Reservists build health facility for Georgia town devastated by tornado

  • Published
  • By Mr. Clarence Valelo
  • 442d Fighter Wing
U.S. Air Force 931st, 482nd, 442d Reserve Civil Engineering Squadrons, and the 116th Air National Guard Civil Engineering Squadron, sent a total of 71 CES personnel to the town of Talbotton, Georgia to build a medical and dental facility.

On March 3, 2019, the town, with a population of 856 and a median income of $19,452, was struck by a tornado.

The CE Squadrons were tasked to complete the medical and dental facility for the town in less than 90 days with limited experienced personnel starting May 16 as part of an Innovative Readiness Training. This 7000 square foot facility will be the only facility to serve the community within 50 square miles.

An IRT is a Department of Defense military training opportunity, exclusive to the United States and its territories, that delivers joint training opportunities to increase deployment readiness. Key services include healthcare, construction, transportation, and cybersecurity.

Senior Master Sgt. William Bryant 442d Civil Engineering Squadron Infrastructure superintendent, is the Construction Project Manager for the Air Force Reserve Command mission down in Talbotton.
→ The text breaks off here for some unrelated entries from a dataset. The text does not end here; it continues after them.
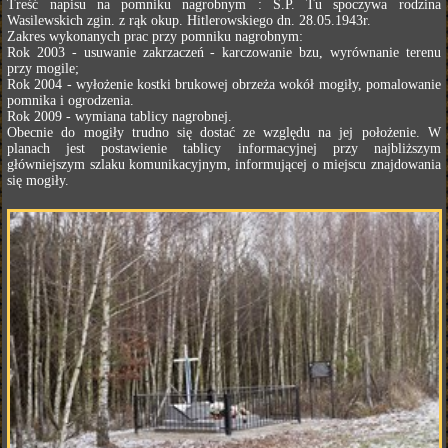
Treść napisu na pomniku nagrobnym : Ś.P. Tu spoczywa rodzina
Wasilewskich zgin. z rąk okup. Hitlerowskiego dn. 28.05.1943r.
Zakres wykonanych prac przy pomniku nagrobnym:
Rok 2003 - usuwanie zakrzaczeń - karczowanie bzu, wyrównanie terenu
przy mogile;
Rok 2004 - wyłożenie kostki brukowej obrzeża wokół mogiły, pomalowanie
pomnika i ogrodzenia.
Rok 2009 - wymiana tablicy nagrobnej.
Obecnie do mogiły trudno się dostać ze względu na jej położenie. W
planach jest postawienie tablicy informacyjnej przy najbliższym
główniejszym szlaku komunikacyjnym, informującej o miejscu znajdowania
się mogiły.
“As with any deployment we are challenged with the meshing of forces,” Bryant said. “With this project the experience and job knowledge dictated the pace of the work, not the stripes or bars. The structures personnel and experienced civilian carpenters were the backbone throughout this build.”

The 71 CES personnel from five different bases faced constant challenges and adversities on a day to day basis, each of the squadrons gave constant effort throughout the time frame.

“Most of the personnel are not trained or have experience as carpenters, so we have been teaching as we work,” Bryant said. “We will do whatever it takes to help the mission go forward.”

This AFRC driven IRT project had been in the works since last year, the town of Talbotton has not had a medical facility, even prior to the tornado.

“It was intended to start a little sooner than when it actually did,” Bryant reports. “The timing of this construction could not have been any better, we are building a medical and dental facility to serve this town and the surrounding communities.”

“The several members from different bases coming together as one attributed to the project’s success,” Bryan said. “The people that live here have been so welcoming and thankful to us and the military in general, it really helps motivate our team just knowing how much this means and how much they appreciate it.”

Rebuilding the community makes a positive impact on Talbotton and provides hands-on real world training for the CE personnel.

“Personally, I could not be any prouder of all the Air Force members that have represented us here, the work has been hard, the days are long and miserably hot, but the teamwork and positive attitudes did not waiver,” Bryant said. “This has been a good experience and a great training opportunity for the all the CE personnel involved.”